Esempi? «Davi a Tizio una frase di Latino da tradurre: silenzio. Il primo pensiero era: “Sta cercando su Google…”. Sfiducia, appunto. Ma un po’ alla volta, ho iniziato ad aprirmi alla possibilità che ci stesse pensando su. A rispettare quel silenzio. E a partire da lì. Magari era vero che aveva trovato tutto su Google, ma potevo lavorarci lo stesso: “Ok, questo è il soggetto. Perché?”». In questo modo, dice, «ho iniziato ad avere più risposte che facendo a guardie e ladri». E ad aprire varchi impensabili. «A volte, semplicemente, chiedevo: “Aiutatemi a capire: ci siete?

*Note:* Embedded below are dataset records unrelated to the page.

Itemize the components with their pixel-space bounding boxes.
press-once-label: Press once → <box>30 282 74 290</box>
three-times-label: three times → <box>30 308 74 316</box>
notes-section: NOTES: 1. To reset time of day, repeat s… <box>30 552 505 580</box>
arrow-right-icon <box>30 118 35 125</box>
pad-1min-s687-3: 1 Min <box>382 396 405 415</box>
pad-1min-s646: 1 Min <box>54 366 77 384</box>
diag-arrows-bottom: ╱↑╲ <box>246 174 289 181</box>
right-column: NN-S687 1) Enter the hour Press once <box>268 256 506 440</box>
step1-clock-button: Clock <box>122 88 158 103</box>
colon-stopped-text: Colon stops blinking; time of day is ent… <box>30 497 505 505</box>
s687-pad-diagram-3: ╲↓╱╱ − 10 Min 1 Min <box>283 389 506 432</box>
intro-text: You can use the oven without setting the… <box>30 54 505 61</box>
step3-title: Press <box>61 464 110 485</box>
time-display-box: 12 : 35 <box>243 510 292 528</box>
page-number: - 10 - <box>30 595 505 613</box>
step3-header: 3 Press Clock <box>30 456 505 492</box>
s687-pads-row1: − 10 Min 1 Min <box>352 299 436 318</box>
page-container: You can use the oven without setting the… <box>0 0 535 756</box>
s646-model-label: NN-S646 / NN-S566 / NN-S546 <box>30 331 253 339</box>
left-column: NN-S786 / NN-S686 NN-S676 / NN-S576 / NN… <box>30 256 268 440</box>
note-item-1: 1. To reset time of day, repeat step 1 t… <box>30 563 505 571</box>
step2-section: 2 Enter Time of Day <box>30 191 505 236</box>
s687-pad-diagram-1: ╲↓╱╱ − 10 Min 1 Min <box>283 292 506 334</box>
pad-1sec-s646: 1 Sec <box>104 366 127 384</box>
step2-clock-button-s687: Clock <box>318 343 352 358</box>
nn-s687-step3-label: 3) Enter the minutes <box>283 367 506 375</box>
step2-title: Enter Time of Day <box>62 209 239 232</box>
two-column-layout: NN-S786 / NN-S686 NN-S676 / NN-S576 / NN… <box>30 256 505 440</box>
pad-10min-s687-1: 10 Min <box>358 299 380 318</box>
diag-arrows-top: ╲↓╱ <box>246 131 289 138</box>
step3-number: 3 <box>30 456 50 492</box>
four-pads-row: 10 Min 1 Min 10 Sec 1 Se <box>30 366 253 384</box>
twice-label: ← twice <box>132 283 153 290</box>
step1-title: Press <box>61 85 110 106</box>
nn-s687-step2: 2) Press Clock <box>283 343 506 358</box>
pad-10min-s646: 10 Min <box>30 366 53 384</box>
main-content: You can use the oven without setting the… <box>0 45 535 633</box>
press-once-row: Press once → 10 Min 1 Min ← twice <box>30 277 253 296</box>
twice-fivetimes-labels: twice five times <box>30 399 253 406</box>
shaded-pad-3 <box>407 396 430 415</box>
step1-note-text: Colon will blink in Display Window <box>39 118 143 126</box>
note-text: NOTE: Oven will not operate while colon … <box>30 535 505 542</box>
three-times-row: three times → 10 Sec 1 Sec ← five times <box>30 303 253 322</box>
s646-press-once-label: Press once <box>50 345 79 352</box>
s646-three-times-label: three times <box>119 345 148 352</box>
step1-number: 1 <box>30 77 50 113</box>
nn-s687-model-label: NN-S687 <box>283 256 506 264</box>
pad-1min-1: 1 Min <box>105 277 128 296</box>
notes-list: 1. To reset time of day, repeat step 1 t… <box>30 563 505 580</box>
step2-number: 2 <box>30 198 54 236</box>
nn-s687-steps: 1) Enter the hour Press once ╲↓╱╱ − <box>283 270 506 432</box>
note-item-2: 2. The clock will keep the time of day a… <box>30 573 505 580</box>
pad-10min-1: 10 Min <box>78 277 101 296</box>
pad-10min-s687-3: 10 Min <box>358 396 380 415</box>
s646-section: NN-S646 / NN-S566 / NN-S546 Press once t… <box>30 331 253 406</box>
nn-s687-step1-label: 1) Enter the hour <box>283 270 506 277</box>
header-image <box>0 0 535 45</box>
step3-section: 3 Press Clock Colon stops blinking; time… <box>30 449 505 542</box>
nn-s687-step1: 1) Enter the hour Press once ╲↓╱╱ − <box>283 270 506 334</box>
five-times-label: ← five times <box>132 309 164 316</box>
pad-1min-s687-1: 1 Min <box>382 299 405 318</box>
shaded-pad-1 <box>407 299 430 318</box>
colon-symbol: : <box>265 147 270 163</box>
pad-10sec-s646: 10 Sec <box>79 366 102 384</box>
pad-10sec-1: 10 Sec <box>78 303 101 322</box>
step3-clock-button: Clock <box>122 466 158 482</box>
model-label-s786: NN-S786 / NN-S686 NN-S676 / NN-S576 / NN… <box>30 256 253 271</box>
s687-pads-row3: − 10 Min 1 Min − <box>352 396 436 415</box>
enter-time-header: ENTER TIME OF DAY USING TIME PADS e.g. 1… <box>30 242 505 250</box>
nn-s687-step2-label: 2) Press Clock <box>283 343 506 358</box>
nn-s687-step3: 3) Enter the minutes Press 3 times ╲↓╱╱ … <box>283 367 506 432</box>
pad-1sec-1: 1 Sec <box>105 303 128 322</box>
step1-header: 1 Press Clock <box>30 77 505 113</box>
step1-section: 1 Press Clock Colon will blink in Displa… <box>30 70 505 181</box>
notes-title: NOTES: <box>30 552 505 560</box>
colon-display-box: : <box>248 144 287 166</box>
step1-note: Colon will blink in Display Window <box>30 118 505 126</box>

Chi è rimasto indietro?”. Questo ha permesso che rispondessero: “Io non faccio i compiti da giorni”, oppure “mi sono perso, prof”, e si ripartiva».

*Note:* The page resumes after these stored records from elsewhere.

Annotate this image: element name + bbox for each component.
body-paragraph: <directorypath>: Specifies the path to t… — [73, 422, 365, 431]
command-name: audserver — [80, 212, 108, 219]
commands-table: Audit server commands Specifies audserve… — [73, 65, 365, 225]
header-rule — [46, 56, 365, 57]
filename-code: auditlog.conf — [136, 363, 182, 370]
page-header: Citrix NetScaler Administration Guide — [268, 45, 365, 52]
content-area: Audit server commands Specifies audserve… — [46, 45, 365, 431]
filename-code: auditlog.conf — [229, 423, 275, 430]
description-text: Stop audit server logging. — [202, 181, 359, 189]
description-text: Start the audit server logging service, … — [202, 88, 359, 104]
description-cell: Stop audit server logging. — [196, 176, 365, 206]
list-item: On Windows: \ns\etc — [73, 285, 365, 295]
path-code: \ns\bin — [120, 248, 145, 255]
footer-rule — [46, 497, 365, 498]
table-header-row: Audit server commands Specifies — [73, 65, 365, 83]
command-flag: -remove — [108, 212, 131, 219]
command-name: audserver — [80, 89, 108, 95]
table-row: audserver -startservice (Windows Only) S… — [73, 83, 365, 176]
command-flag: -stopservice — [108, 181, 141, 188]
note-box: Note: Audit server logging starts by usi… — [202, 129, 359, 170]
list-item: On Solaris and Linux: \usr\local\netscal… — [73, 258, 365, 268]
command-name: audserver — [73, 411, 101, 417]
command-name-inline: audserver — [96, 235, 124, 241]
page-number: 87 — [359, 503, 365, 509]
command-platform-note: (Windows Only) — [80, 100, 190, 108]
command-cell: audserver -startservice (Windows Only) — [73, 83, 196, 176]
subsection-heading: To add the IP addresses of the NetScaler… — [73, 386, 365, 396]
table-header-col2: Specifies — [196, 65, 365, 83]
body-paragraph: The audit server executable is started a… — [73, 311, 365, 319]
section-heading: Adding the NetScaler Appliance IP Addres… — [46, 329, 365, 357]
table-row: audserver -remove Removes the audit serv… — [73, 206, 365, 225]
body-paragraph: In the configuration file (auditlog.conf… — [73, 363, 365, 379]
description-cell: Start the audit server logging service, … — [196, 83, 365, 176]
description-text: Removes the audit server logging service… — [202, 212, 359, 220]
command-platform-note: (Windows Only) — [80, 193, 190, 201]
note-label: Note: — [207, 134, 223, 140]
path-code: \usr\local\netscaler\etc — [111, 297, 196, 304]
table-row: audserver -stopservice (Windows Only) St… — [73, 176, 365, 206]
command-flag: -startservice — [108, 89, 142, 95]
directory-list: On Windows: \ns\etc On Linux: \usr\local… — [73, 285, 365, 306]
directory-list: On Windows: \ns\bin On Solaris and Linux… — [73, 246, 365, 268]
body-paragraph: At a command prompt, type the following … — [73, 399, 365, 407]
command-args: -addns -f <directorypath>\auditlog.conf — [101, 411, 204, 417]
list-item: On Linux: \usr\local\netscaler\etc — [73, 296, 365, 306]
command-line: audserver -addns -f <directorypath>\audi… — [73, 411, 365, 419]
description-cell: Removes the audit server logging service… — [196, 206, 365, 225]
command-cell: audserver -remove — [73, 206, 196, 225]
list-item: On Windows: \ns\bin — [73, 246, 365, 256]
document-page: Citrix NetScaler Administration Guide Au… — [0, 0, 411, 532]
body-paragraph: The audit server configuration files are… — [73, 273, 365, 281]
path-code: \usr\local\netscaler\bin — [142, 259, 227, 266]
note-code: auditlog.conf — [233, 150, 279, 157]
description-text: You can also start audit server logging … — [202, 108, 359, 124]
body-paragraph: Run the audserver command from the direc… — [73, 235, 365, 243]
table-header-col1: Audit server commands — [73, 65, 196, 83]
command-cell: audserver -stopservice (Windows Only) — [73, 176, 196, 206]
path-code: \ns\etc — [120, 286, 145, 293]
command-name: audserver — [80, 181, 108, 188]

È una dinamica che continua pure adesso, che il buio è finito e si è tornati in classe, seppure a strappi. Betta si scopre a guardare in modo diverso Hugo, «che ha sempre fatto una gran fatica: gli mancano le basi grammaticali, il metodo di studio… Però è interessato». Prima, lo seguiva sillaba per sillaba. «Ma ho capito che non bastava la mia pazienza. Ho iniziato a cercare altre strade perché diventasse più autonomo». Anche lì, osservazione e scommessa. «Ora succede che gli dica: “Guarda, tra mezz’ora devi arrivare qui. Io intanto vado avanti con gli altri”. Il problema è se quello che ho visto io del suo desiderio lo ha visto anche lui. Io lo aspetto. Ci deve essere uno spazio non calpestato da te, perché l’altro faccia i suoi passi. Altrimenti si siede e basta». E cosa succede? «Sta lottando. Ogni tanto capita che dica “no”. Ma non è mai rimasto a braccia incrociate tutta l’ora».
A novembre, a un’assembla online con altri prof spagnoli, aveva raccontato di come l’avesse colpita un amico che si era imbattuto nei versi di un poeta e li aveva proposti ai suoi studenti, perché era toccato lui. «Ho sentito spesso dire che “educare è comunicazione di sé”: lì, l’ho visto succedere. Mi ha provocata molto e mi ha reso più libera». In quell’incontro ha ripreso una frase di Julián Carrón che l’aveva folgorata: «I ragazzi si muovono sempre con delle ragioni: domande, preoccupazioni, ferite. Bisogna cercare cosa li muove». «Ecco, io adesso con loro sono continuamente alla ricerca di questo», dice Betta: «Li osservo, e cerco di capire. È meraviglioso».
È così che scopre in modo nuovo quell’essere una presenza: «Mi sono resa conto che il primo punto è il mio bisogno: essere presente io alla realtà. Entrare in classe ed essere intera davanti a quello che può succedere. Non è meno difficile che fare lezione senza vederli in faccia. Ma è una novità, sempre».